WORK REQUIRED :: The listing below should be printed exactly, every line of it. Skip the pictures.

MATERIAL PROVIDED ::
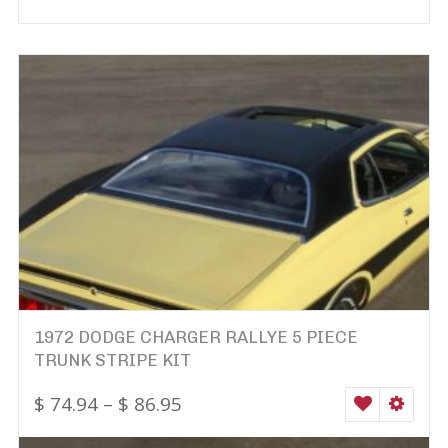
1972 DODGE CHARGER RALLYE 5 PIECE
TRUNK STRIPE KIT
$
74.94
–
$
86.95
WISHLIST
SELEC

REPLY TO THE TASK ::
1972 DODGE CHARGER RALLYE 5 PIECE
TRUNK STRIPE KIT
$
74.94
–
$
86.95
WISHLIST
SELEC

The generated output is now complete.